ROM Hack In need of a Hacker for text files of Tongari Boushi

InochiPM

Well-Known Member
OP
Newcomer
Joined
Apr 23, 2019
Messages
57
Trophies
0
Age
28
Location
Kentucky, USA
Website
www.mackne.net
XP
543
Country
United States
Hey guys, so i'm in need of a hacker to help me with these text files for Tongari Boushi.
They are basically script files that house a lot of text all in UTF16-LE and separated weirdly for the message files.
Being as its UTF16-LE it has to be edited with pointers or some kind of tool from what i have looked up and in that case i would need a hacker to help me with that as i have no knowledge of pointers what so ever.

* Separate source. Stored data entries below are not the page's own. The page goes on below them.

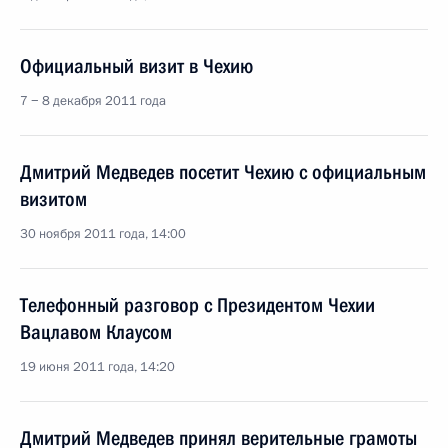
Официальный визит в Чехию
7 − 8 декабря 2011 года
Дмитрий Медведев посетит Чехию с официальным
визитом
30 ноября 2011 года, 14:00
Телефонный разговор с Президентом Чехии
Вацлавом Клаусом
19 июня 2011 года, 14:20
Дмитрий Медведев принял верительные грамоты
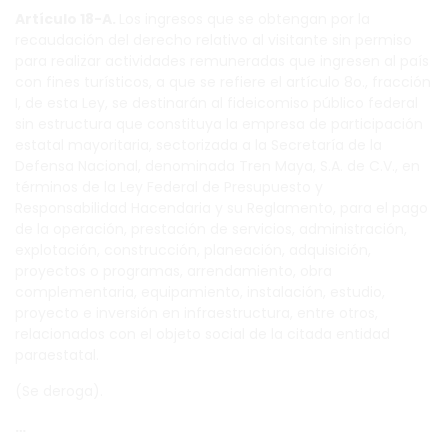
Artículo 18-A.
Los ingresos que se obtengan por la
recaudación del derecho relativo al visitante sin permiso
para realizar actividades remuneradas que ingresen al país
con fines turísticos, a que se refiere el artículo 8o., fracción
I, de esta Ley, se destinarán al fideicomiso público federal
sin estructura que constituya la empresa de participación
estatal mayoritaria, sectorizada a la Secretaría de la
Defensa Nacional, denominada Tren Maya, S.A. de C.V., en
términos de la Ley Federal de Presupuesto y
Responsabilidad Hacendaria y su Reglamento, para el pago
de la operación, prestación de servicios, administración,
explotación, construcción, planeación, adquisición,
proyectos o programas, arrendamiento, obra
complementaria, equipamiento, instalación, estudio,
proyecto e inversión en infraestructura, entre otros,
relacionados con el objeto social de la citada entidad
paraestatal.
(Se deroga).
…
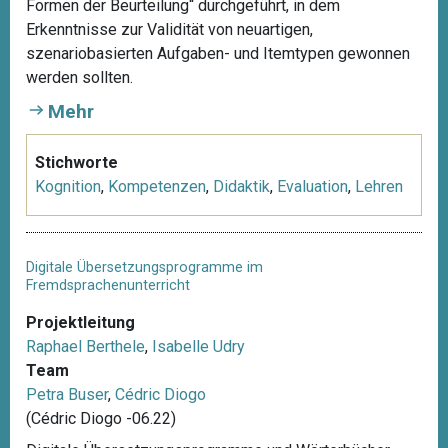
Formen der Beurteilung“ durchgeführt, in dem
Erkenntnisse zur Validität von neuartigen,
szenariobasierten Aufgaben- und Itemtypen gewonnen
werden sollten.
Mehr
Stichworte
Kognition
,
Kompetenzen
,
Didaktik
,
Evaluation
,
Lehren
Digitale Übersetzungsprogramme im
Fremdsprachenunterricht
Projektleitung
Raphael Berthele
,
Isabelle Udry
Team
Petra Buser
,
Cédric Diogo
(Cédric Diogo -06.22)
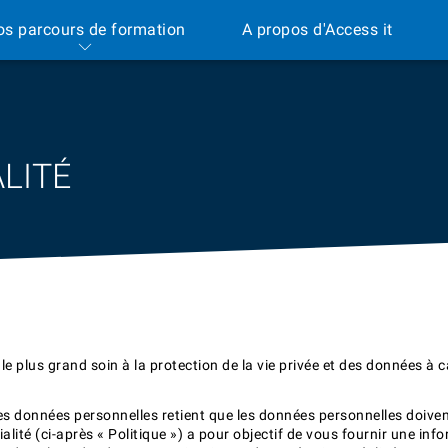
os parcours de formation
A propos d'Access it
LITÉ
e plus grand soin à la protection de la vie privée et des données à 
s données personnelles retient que les données personnelles doivent ê
ialité (ci-après « Politique ») a pour objectif de vous fournir une inf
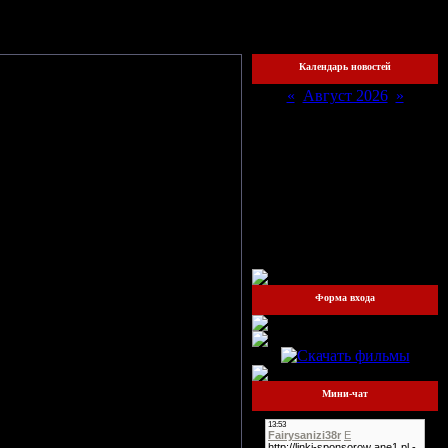
хожий
Календарь новостей
«
Август 2026
»
Пн
Вт
Ср
Чт
Пт
Сб
Вс
1
2
3
4
5
6
7
8
9
ные.
10
11
12
13
14
15
16
17
18
19
20
21
22
23
24
25
26
27
28
29
30
31
дение новой банды происходит
еста". Чуть раньше "лидер" F.D.
Форма входа
т сделать свою группу, в которую
стом. У ребят зарождается идея о
для шума". Время идёт и где-то в
нь корифаняться с басистом Юрой.
Мини-чат
группа F.D. даёт серию удачных
ает музыкантов. Одним июльским
попробовать сделать совместный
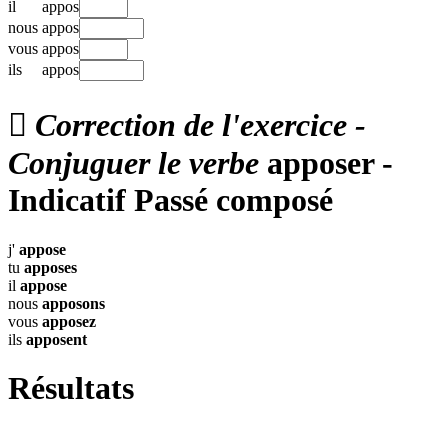
il
appos
nous
appos
vous
appos
ils
appos

Correction de l'exercice -
Conjuguer le verbe
apposer -
Indicatif Passé composé
j'
appose
tu
apposes
il
appose
nous
apposons
vous
apposez
ils
apposent
Résultats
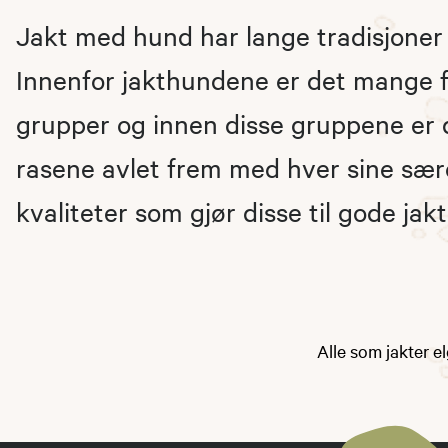
Jakt med hund har lange tradisjoner 
Innenfor jakthundene er det mange fo
grupper og innen disse gruppene er 
rasene avlet frem med hver sine sæ
kvaliteter som gjør disse til gode jak
Alle som jakter e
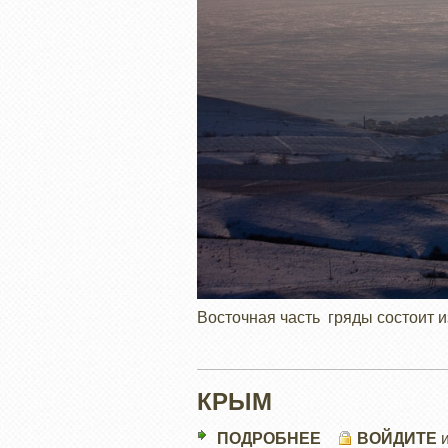
Восточная часть гряды состоит 
КРЫМ
ПОДРОБНЕЕ
О
ВОЙДИТЕ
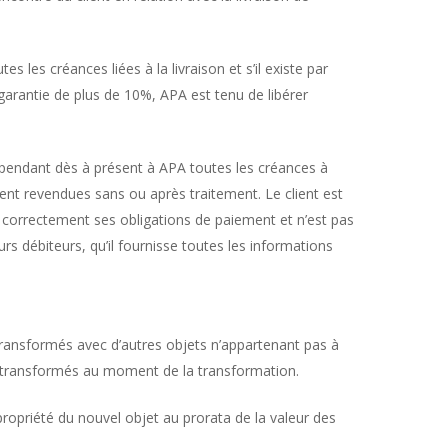
s les créances liées à la livraison et s’il existe par
garantie de plus de 10%, APA est tenu de libérer
 cependant dès à présent à APA toutes les créances à
ient revendues sans ou après traitement. Le client est
t correctement ses obligations de paiement et n’est pas
s débiteurs, qu’il fournisse toutes les informations
t transformés avec d’autres objets n’appartenant pas à
ts transformés au moment de la transformation.
propriété du nouvel objet au prorata de la valeur des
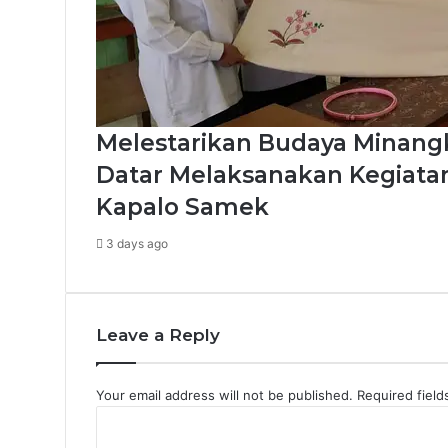
Melestarikan Budaya Minang
Datar Melaksanakan Kegiatan
Kapalo Samek
3 days ago
Leave a Reply
Your email address will not be published.
Required fiel
C
o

Theres only a few files with text in the game and some of them need to be edited in just such a way that they fit correctly inside the bounds of the text box.
If ANYONE would like to help me out please do not hesitate to DM me on here or reply to this thread as i'm severely behind in this games translation and would like to finally make headway in the project since the textures for the UI are all but finished.
 
  • Love
Reactions: HinaNaru Cutie

FAST6191

Techromancer
Editorial Team
Joined
Nov 21, 2005
Messages
34,116
Trophies
2
Website
trastindustries.com
XP
23,033
Country
United Kingdom
"pointers or some kind of tool"

OK... fair bit of ground to cover it seems. Whether it is UTF16, ASCII, EBCDIC, ShiftJIS, EUCJP or completely custom text encoding (most games ever, and even more so if you count limitations and custom aspects) matters little, if at all.

Pointers are common in the vast majority of games on any system. Fully parsed text and fixed length stuff is rare and usually only specific circumstances (menus being the most common there).
Pointers are much like the contents page of a book in that they are lists of locations where you can find things. If you add or remove content then everything following that ends up in a new place and your contents page (pointer list) is not going to work. Same thing for games when you increase of decrease sentence length (almost an inevitability in translation, and even when not the results are usually clunky).
Pointers are annoying to edit by hand with the potential for mistakes rising massively the longer things get (can you imagine going through counting pages for new contents by hand?) so yeah most people do build tools of some form or have more automated methods. This can be anything from fiddling with a hex editor search function, through spreadsheets, to programmable tool (see stuff like atlas and cartographer) to automated tool to nice text editor with UI and everything (various pokemon games providing I don't want to say nice examples as many of those cause more hassle than they are worth but yeah).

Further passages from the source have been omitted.